◆ Try it ◆
A faithful copy of all the records is needed, with the pictures omitted.

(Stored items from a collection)
——
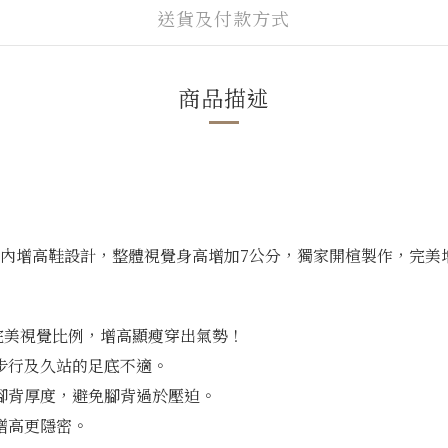
送貨及付款方式
商品描述
不露的內增高鞋設計，整體視覺身高增加7公分，獨家開楦製作，完
造完美視覺比例，增高顯瘦穿出氣勢！
步行及久站的足底不適。
腳背厚度，避免腳背過於壓迫。
增高更隱密。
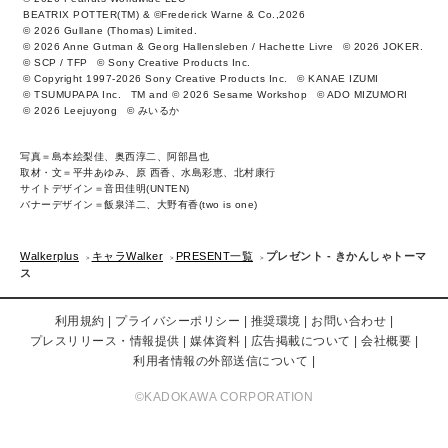
BEATRIX POTTER(TM) & ©Frederick Warne & Co.,2026
© 2026 Gullane (Thomas) Limited.
© 2026 Anne Gutman & Georg Hallensleben / Hachette Livre
© 2026 JOKER.
© SCP / TFP
© Sony Creative Products Inc.
© Copyright 1997-2026 Sony Creative Products Inc.
© KANAE IZUMI
© TSUMUPAPA Inc.
TM and © 2026 Sesame Workshop
© ADO MIZUMORI
© 2026 Leejuyong
© みいるか
写真＝島本絵梨佳、奥西淳二、阿部昌也
取材・文＝平井あゆみ、原 西香、水島彩恵、北村康行
サイトデザイン＝音田佳明(UNTEN)
バナーデザイン＝飯泉洋二、大野有香(two is one)
Walkerplus
キャラWalker
PRESENT一覧
プレゼント - きかんしゃトーマ
ス
利用規約
プライバシーポリシー
推奨環境
お問い合わせ
プレスリリース・情報提供
媒体資料
広告掲載について
会社概要
利用者情報の外部送信について
©KADOKAWA CORPORATION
——
◆ Exercise solution ◆
送貨及付款方式
商品描述
不露的內增高鞋設計，整體視覺身高增加7公分，獨家開楦製作，完
造完美視覺比例，增高顯瘦穿出氣勢！
步行及久站的足底不適。
腳背厚度，避免腳背過於壓迫。
增高更隱密。
BEATRIX POTTER(TM) & ©Frederick Warne & Co.,2026
© 2026 Gullane (Thomas) Limited.
© 2026 Anne Gutman & Georg Hallensleben / Hachette Livre
© 2026 JOKER.
© SCP / TFP
© Sony Creative Products Inc.
© Copyright 1997-2026 Sony Creative Products Inc.
© KANAE IZUMI
© TSUMUPAPA Inc.
TM and © 2026 Sesame Workshop
© ADO MIZUMORI
© 2026 Leejuyong
© みいるか
写真＝島本絵梨佳、奥西淳二、阿部昌也
取材・文＝平井あゆみ、原 西香、水島彩恵、北村康行
サイトデザイン＝音田佳明(UNTEN)
バナーデザイン＝飯泉洋二、大野有香(two is one)
Walkerplus
キャラWalker
PRESENT一覧
プレゼント - きかんしゃトーマ
ス
利用規約
プライバシーポリシー
推奨環境
お問い合わせ
プレスリリース・情報提供
媒体資料
広告掲載について
会社概要
利用者情報の外部送信について
©KADOKAWA CORPORATION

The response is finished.